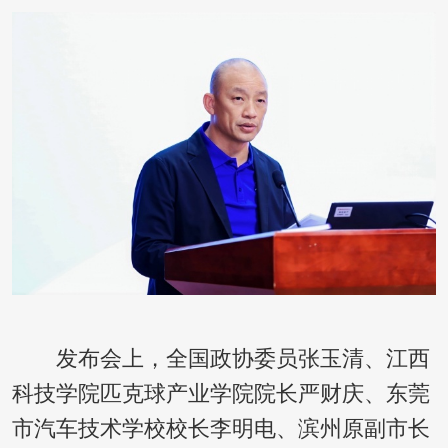
发布会上，全国政协委员张玉清、江西
科技学院匹克球产业学院院长严财庆、东莞
市汽车技术学校校长李明电、滨州原副市长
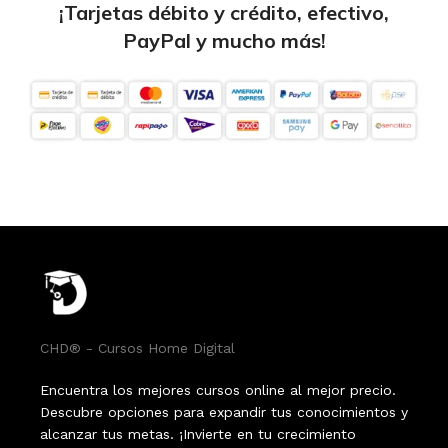
¡Tarjetas débito y crédito, efectivo,
PayPal y mucho más!
CHD® - Cursos Home Digital
Encuentra los mejores cursos online al mejor precio.
Descubre opciones para expandir tus conocimientos y
alcanzar tus metas. ¡Invierte en tu crecimiento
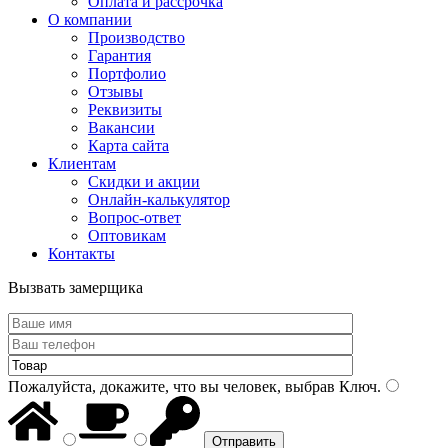
Оплата и рассрочка
О компании
Производство
Гарантия
Портфолио
Отзывы
Реквизиты
Вакансии
Карта сайта
Клиентам
Скидки и акции
Онлайн-калькулятор
Вопрос-ответ
Оптовикам
Контакты
Вызвать замерщика
Пожалуйста, докажите, что вы человек, выбрав
Ключ
.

**ASSIGNMENT**
Return word for word the line with "Оплата и рассрочка" and every line after it through the end of the records above.

**ANSWER BOX**
Оплата и рассрочка
О компании
Производство
Гарантия
Портфолио
Отзывы
Реквизиты
Вакансии
Карта сайта
Клиентам
Скидки и акции
Онлайн-калькулятор
Вопрос-ответ
Оптовикам
Контакты
Вызвать замерщика
Пожалуйста, докажите, что вы человек, выбрав
Ключ
.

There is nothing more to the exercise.